City Forgiveness isn’t an Americana record as such, but it draws a lot of inspiration from the open road and that disconnect from reality which travelling can bring… and it has some serious guitar riffs. Opener “All My Friends” is a whiskey soaked groove which warps around Tattersall’s cries of “All of my friends are going to be strangers, all of my friends are going to get strange”. The sound combines spiky guitar rhythms with bluesy swagger while his voice, with its consistent subtle undertones of anguish, elevates many of the songs. His lyrics combines the sincere and the sarcastic to sublime effect and his flair for phrases loaded with dark wit, charm and emotion is really shown here.

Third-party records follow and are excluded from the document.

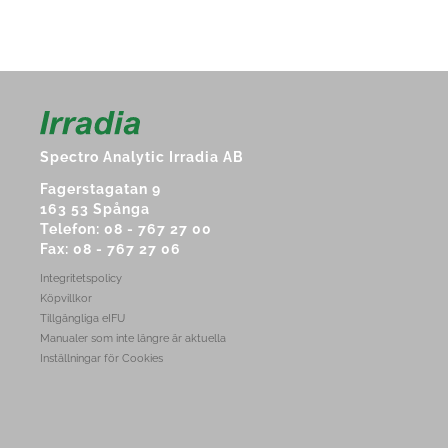
Spectro Analytic Irradia AB
Fagerstagatan 9
163 53 Spånga
Telefon: 08 - 767 27 00
Fax: 08 - 767 27 06
Integritetspolicy
Köpvillkor
Tillgängliga eIFU
Manualer som inte längre är aktuella
Inställningar för Cookies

The lachrymose guitar solo on “The Yellow Roses” sums up the band in some ways; technically not the most mind-blowing but it sounds fantastically raw and will cause even the most steely faced listeners to break out their air guitar fingers. A similar sense of fun runs throughout the album and it’s this which offers the most; the jazz twists of “Atlanta” shows they still have a spark of invention and closing track “Like Smoke” is among the best in their canon, a languid but uplifting ballad for the journey home. On occasion it has the loose joyous feel of a jam session rather than a highly methodical two disc album.

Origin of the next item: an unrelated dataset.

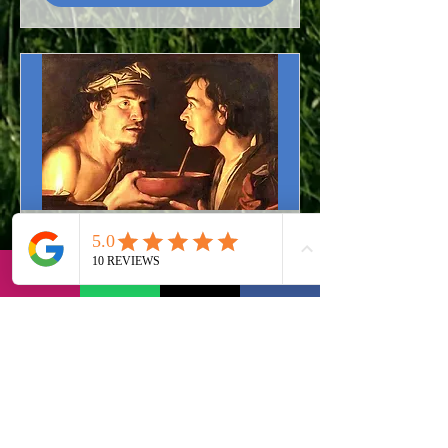
Il dialogo
Fr., 12. Juni
Mehr Infos
Mehr erfahren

As with any double album there are a handful of tracks which could have been cut; “The Ropes” is energetic but a bit formulaic and lacking the wit found elsewhere, highlighted by its position sat between the rampant brass wailing of two of the album’s most vivacious cuts (“Shell” and “Narrow Lane”). “Golden Syrup” is a bit sickly sweet, and this is a problem which also dogs tracks like “Before This Day” and “The Inattentive Reader” to dampen the overall experience.

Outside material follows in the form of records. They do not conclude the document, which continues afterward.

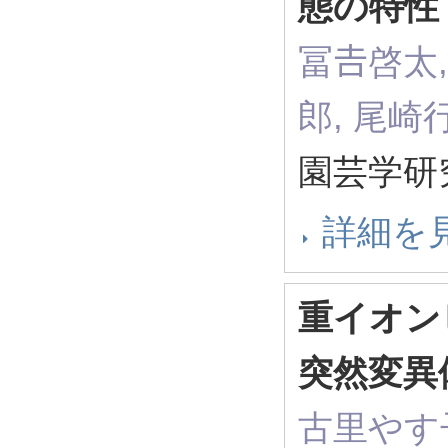
態の特性
冨𠮷啓太
郎, 尾崎
園芸学研究
詳細を
重イオン
突然変異
古里やす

This album has nostalgia scratched into its skin, not in some moribund yearning for the past kind of way but simply as an accumulation of experiences – when compared to their ‘proper debut album’ Instant Coffee Baby it becomes clear just how far the band have come. This does feel like an album of transition – about the journey rather than the destination and its more sophisticated moments point towards the idea that The Wave Pictures are a band which are only going to get finer with age.